Sebagian orang menganggap bahwa liberalisme menjanjikan kehidupan yang lebih
baik di era modern ini. Sebagian orang lainnya nampak menganggap liberalisme
sebagai monster jahat yang begitu berbahaya, harus dijauhi bahkan diberantas
bila memungkinkan. Perdebatan dua kubu tersebut menjadikan liberalisme selalu
menarik untuk dikaji. Sebenarnya tidak selayaknya orang menghakimi liberalisme
tanpa terlebih dahulu memahami apa itu liberalisme.
Kelahiran
Liberalisme
Eropa
abad pertengahan (kira-kira abad ke 5 sampai ke 15) ada pada sebuah era yang
oleh sebagian orang disebut zaman gelap atau the dark age. Sebutan abad kegelapan diberikan karena pada masa ini
terjadi kemandekan perkembangan ilmu. Keadaan tersebut disebabkan kuatnya
dogma-dogma agama. Gereja menjadi pusat kekuasaan yang menguasai seluruh sisi
kehidupan, bahkan juga mengekang kebebasan untuk berpikir. Ilmu hanya
dipelajari untuk dilestarikan, bukan untuk dikembangkan, dikritisi, apalagi
dikoreksi.
Zaman
gelap mulai menunjukkan akhir perjalannya dengan munculnya ide-ide baru yang
sedikit banyak menggugat dominasi gereja. Kaum agamawan yang berkedudukan
sebagai penguasa gereja mulai mendapat kritik atas perilaku buruk dan
kewenangannya yang berlebihan.
“Dante Alighieri (1265-1321)
memasukkan Paus Boniface sebagai salah satu penghuni delapan lingkaran neraka dalam karyanya yang terkenal, Divine Comedy. Dalam De Monarchia, Dante bersikeras untuk
memisahkan kekuasaan negara dari kepausan. Tantangan-tantangan terhadap
kekuasaan gereja Roma berlanjut hingga Martin Luther (1483-1546) yang
mempersoalkan peran kewenangan yang dimainkan pendeta dalam menginterpretasikan
Injil bagi umat dan kewewenang sekuler paus atas uskup-uskup lokal.”[1]
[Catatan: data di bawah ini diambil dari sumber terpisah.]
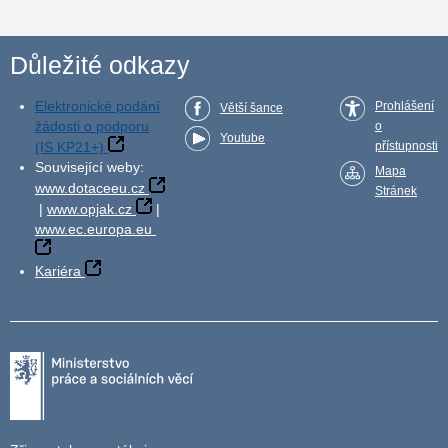
Důležité odkazy
Elektronické podání
Prohlášení
Větší šance
žádosti o podporu
o
Youtube
(IS KP21+)
přístupnosti
Související weby:
Mapa
www.dotaceeu.cz
Stránek
|
www.opjak.cz
|
www.ec.europa.eu
Kariéra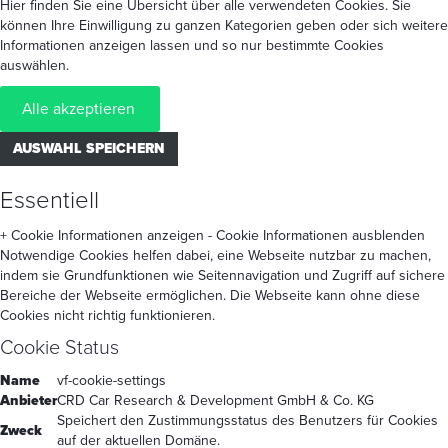
Hier finden Sie eine Übersicht über alle verwendeten Cookies. Sie
können Ihre Einwilligung zu ganzen Kategorien geben oder sich weitere
Informationen anzeigen lassen und so nur bestimmte Cookies
auswählen.
Alle akzeptieren
AUSWAHL SPEICHERN
Essentiell
+ Cookie Informationen anzeigen
- Cookie Informationen ausblenden
Notwendige Cookies helfen dabei, eine Webseite nutzbar zu machen,
indem sie Grundfunktionen wie Seitennavigation und Zugriff auf sichere
Bereiche der Webseite ermöglichen. Die Webseite kann ohne diese
Cookies nicht richtig funktionieren.
Cookie Status
Name
vf-cookie-settings
Anbieter
CRD Car Research & Development GmbH & Co. KG
Speichert den Zustimmungsstatus des Benutzers für Cookies
Zweck
auf der aktuellen Domäne.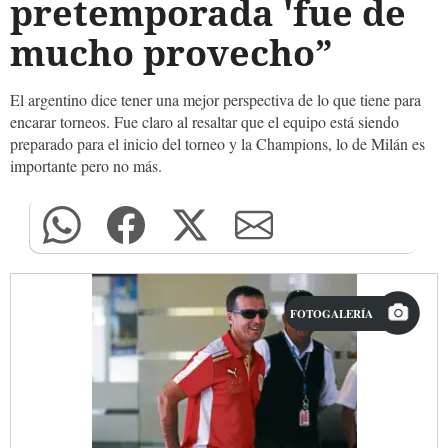
pretemporada 'fue de
mucho provecho”
El argentino dice tener una mejor perspectiva de lo que tiene para
encarar torneos. Fue claro al resaltar que el equipo está siendo
preparado para el inicio del torneo y la Champions, lo de Milán es
importante pero no más.
FOTOGALERÍA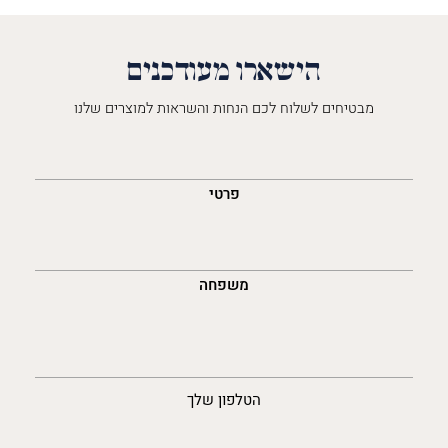
הישארו מעודכנים
מבטיחים לשלוח לכם הנחות והשראות למוצרים שלנו
השםש
לך
פרטי
משפחה
נייד
הטלפון שלך
האימייל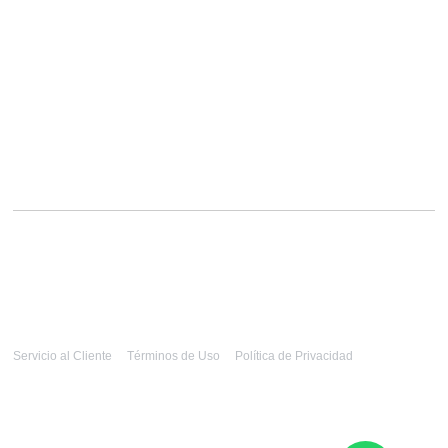
Servicio al Cliente
Términos de Uso
Política de Privacidad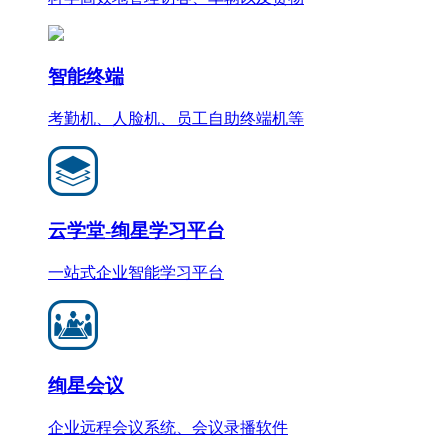
智能终端
考勤机、人脸机、员工自助终端机等
云学堂-绚星学习平台
一站式企业智能学习平台
绚星会议
企业远程会议系统、会议录播软件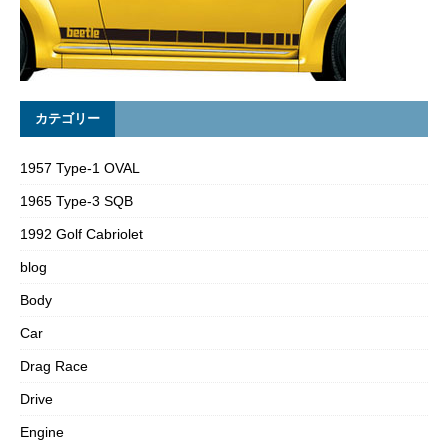
カテゴリー
1957 Type-1 OVAL
1965 Type-3 SQB
1992 Golf Cabriolet
blog
Body
Car
Drag Race
Drive
Engine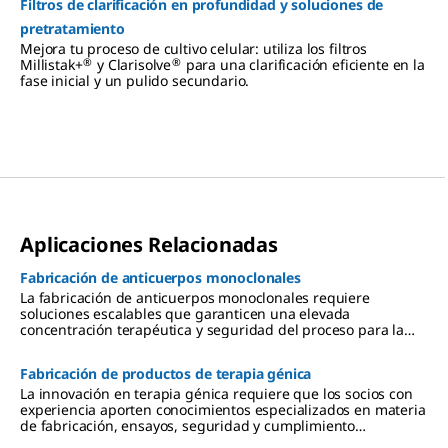
Filtros de clarificación en profundidad y soluciones de
pretratamiento
Mejora tu proceso de cultivo celular: utiliza los filtros
®
®
Millistak+
y Clarisolve
para una clarificación eficiente en la
fase inicial y un pulido secundario.
Aplicaciones Relacionadas
Fabricación de anticuerpos monoclonales
La fabricación de anticuerpos monoclonales requiere
soluciones escalables que garanticen una elevada
concentración terapéutica y seguridad del proceso para la
inmunoterapia.
Fabricación de productos de terapia génica
La innovación en terapia génica requiere que los socios con
experiencia aporten conocimientos especializados en materia
de fabricación, ensayos, seguridad y cumplimiento
normativo.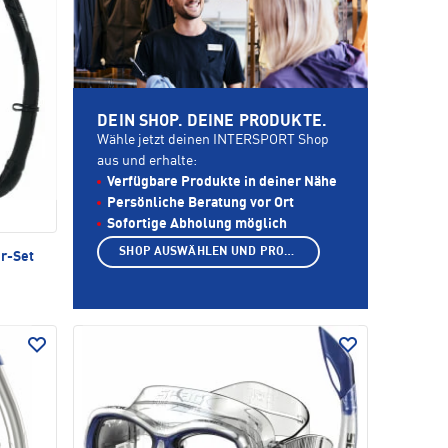
DEIN SHOP. DEINE PRODUKTE.
Wähle jetzt deinen INTERSPORT Shop
aus und erhalte:
Verfügbare Produkte in deiner Nähe
Persönliche Beratung vor Ort
Sofortige Abholung möglich
SHOP AUSWÄHLEN UND PRODUKTE ANZEIGEN
r-Set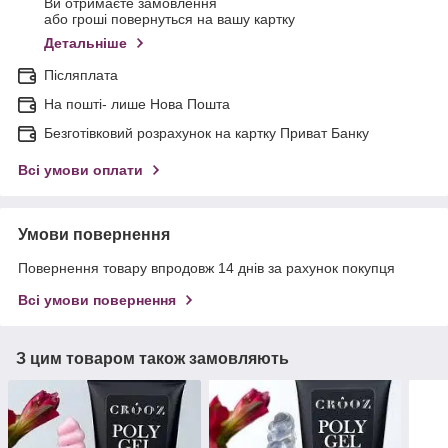
Ви отримаєте замовлення
або гроші повернуться на вашу картку
Детальніше
Післяплата
На пошті- лише Нова Пошта
Безготівковий розрахунок на картку Приват Банку
Всі умови оплати
Умови повернення
Повернення товару впродовж 14 днів за рахунок покупця
Всі умови повернення
З цим товаром також замовляють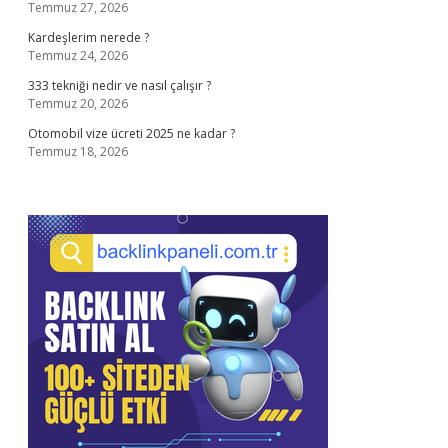
Temmuz 27, 2026
Kardeşlerim nerede ?
Temmuz 24, 2026
333 tekniği nedir ve nasıl çalışır ?
Temmuz 20, 2026
Otomobil vize ücreti 2025 ne kadar ?
Temmuz 18, 2026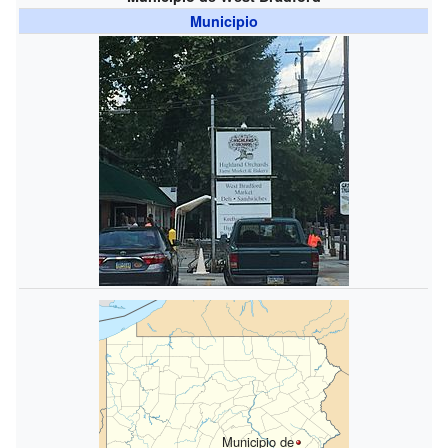
Municipio
Municipio de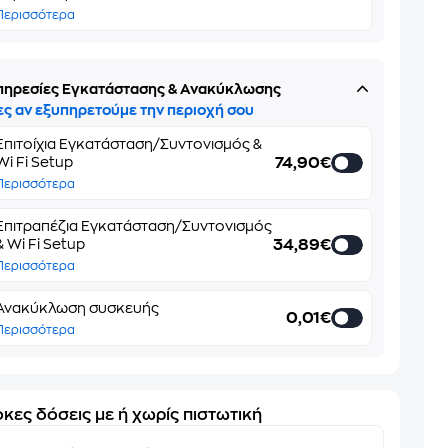
Περισσότερα
πηρεσίες Εγκατάστασης & Ανακύκλωσης
ες αν εξυπηρετούμε την περιοχή σου
Επιτοίχια Εγκατάσταση/Συντονισμός &
74,90€
Wi Fi Setup
Περισσότερα
Επιτραπέζια Εγκατάσταση/Συντονισμός
34,89€
& Wi Fi Setup
Περισσότερα
Ανακύκλωση συσκευής
0,01€
Περισσότερα
κες δόσεις με ή χωρίς πιστωτική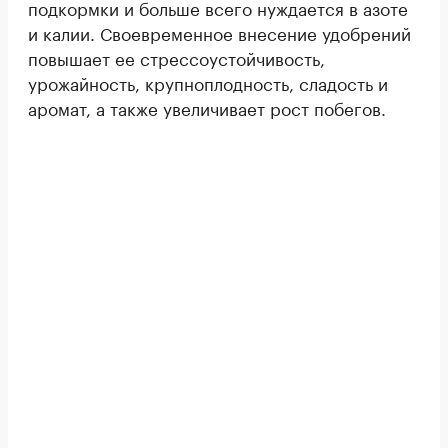
подкормки и больше всего нуждается в азоте
и калии. Своевременное внесение удобрений
повышает ее стрессоустойчивость,
урожайность, крупноплодность, сладость и
аромат, а также увеличивает рост побегов.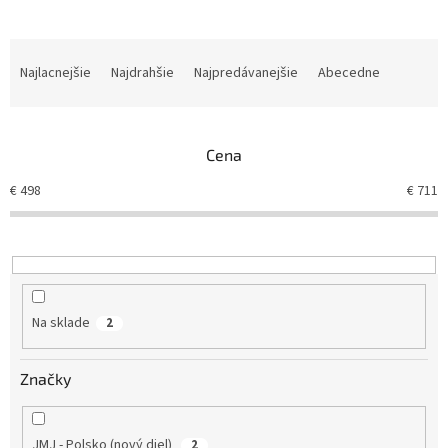
R
a
Najlacnejšie
Najdrahšie
Najpredávanejšie
Abecedne
d
e
n
Cena
i
e
€
498
€
711
p
r
o
d
u
k
Na sklade
2
t
o
v
Značky
JMJ - Polsko (nový diel)
2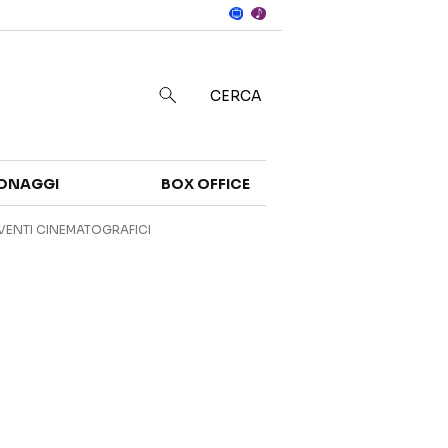
Notizie
in
CERCA
Categorie
ONAGGI
BOX OFFICE
NOTIZIE
TRAILER
VENTI CINEMATOGRAFICI
CURIOSITÀ
BOX OFFICE
RECENSIONI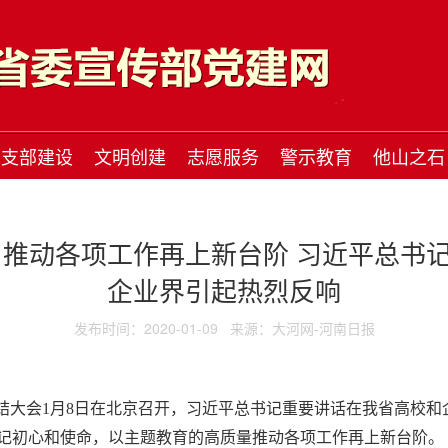
支部建设
文明创建
志愿服务
警示教育
他山之石
 推动各项工作再上新台阶 习近平总书
企业界引起热烈反响
发布时间：2020-01-09
来源：大河网-河南日报
总结大会1月8日在北京召开，习近平总书记重要讲话在我省高校
记初心和使命，以主题教育的高质量推动各项工作再上新台阶。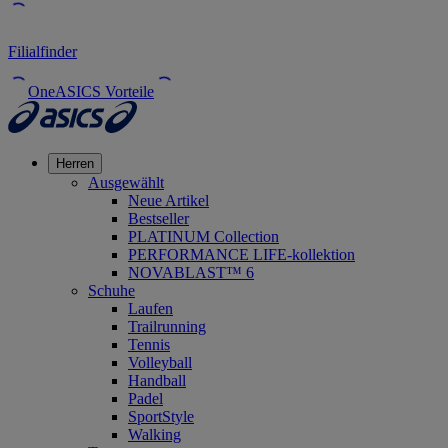
Filialfinder
OneASICS Vorteile
Herren
Ausgewählt
Neue Artikel
Bestseller
PLATINUM Collection
PERFORMANCE LIFE-kollektion
NOVABLAST™ 6
Schuhe
Laufen
Trailrunning
Tennis
Volleyball
Handball
Padel
SportStyle
Walking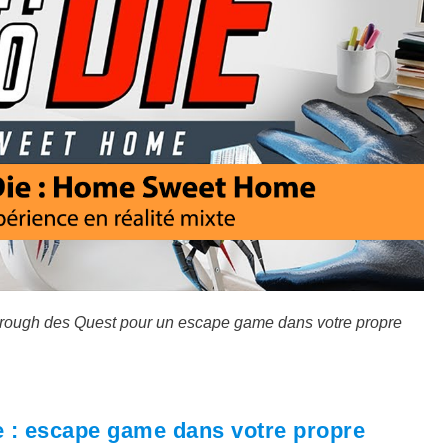
rough des Quest pour un escape game dans votre propre
 : escape game dans votre propre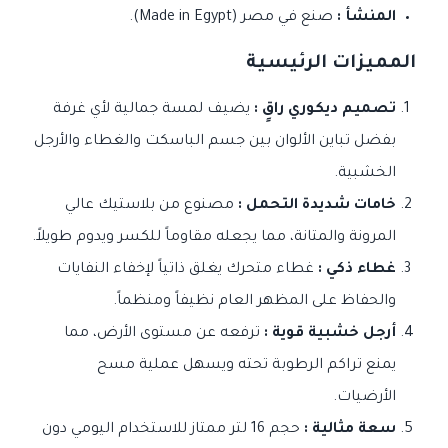
المنشأ :
صنع في مصر (Made in Egypt).
المميزات الرئيسية
تصميم ديكوري راقٍ :
يضيف لمسة جمالية لأي غرفة
بفضل تباين الألوان بين جسم الباسكت والغطاء والأرجل
الخشبية.
خامات شديدة التحمل :
مصنوع من بلاستيك عالي
المرونة والمتانة، مما يجعله مقاوماً للكسر ويدوم طويلاً.
غطاء ذكي :
غطاء متحرك يغلق ذاتياً لإخفاء النفايات
والحفاظ على المظهر العام نظيفاً ومنظماً.
أرجل خشبية قوية :
ترفعه عن مستوى الأرض، مما
يمنع تراكم الرطوبة تحته ويسهل عملية مسح
الأرضيات.
سعة مثالية :
حجم 16 لتر ممتاز للاستخدام اليومي دون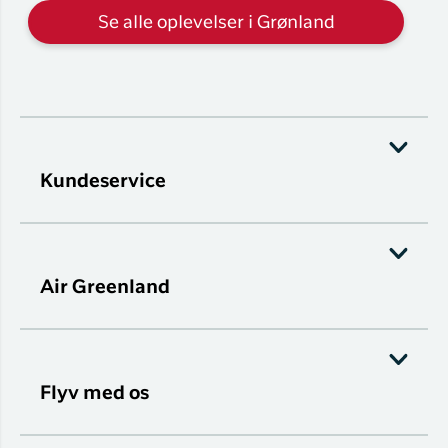
Se alle oplevelser i Grønland
Kundeservice
Air Greenland
Flyv med os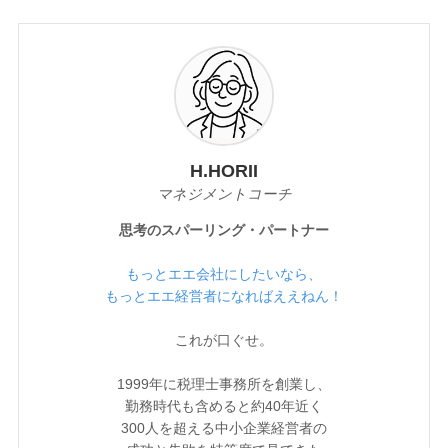
H.HORII
マネジメントコーチ
思考のスパーリング・パートナー
もっとエエ会社にしたいなら、
もっとエエ経営者になればええねん！
これが口ぐせ。
1999年に税理士事務所を創業し、
勤務時代も含めると約40年近く
300人を超える中小企業経営者の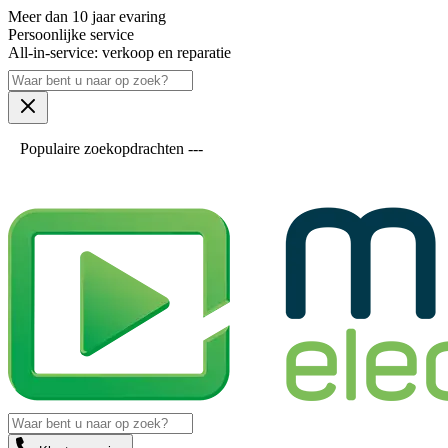
Meer dan 10 jaar evaring
Persoonlijke service
All-in-service: verkoop en reparatie
Populaire zoekopdrachten ---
Masa ini kemudian akarab disebur era
Renaisance. Orang Eropa merasa telah mendapatkan kembali jati dirinya sebagai
manusia yang menjunjung tinggi akal pikiran dan lepas dari dogma-dogma agama
yang mengungkung kebebasan berpikir. Pada masa ini pula sebenarnya embrio
liberalisme muncul.
Menurut
Thomas Hobbes dalam Leviathan (1651) kebebasan adalah hak alami yang dimiliki
manusia. Kebebasan menurut adalah ketiadaan kendala-kendala eksternal:
kendala-kendala yang sering kali mengambil sebagian kekuatan manusia untuk melakukan
apa yang diinginkannya; namun tidak dapat menghalanginya untuk menggunakan
kekuatan yang tersisa, menurut penilaiannya dan akalnya.[2]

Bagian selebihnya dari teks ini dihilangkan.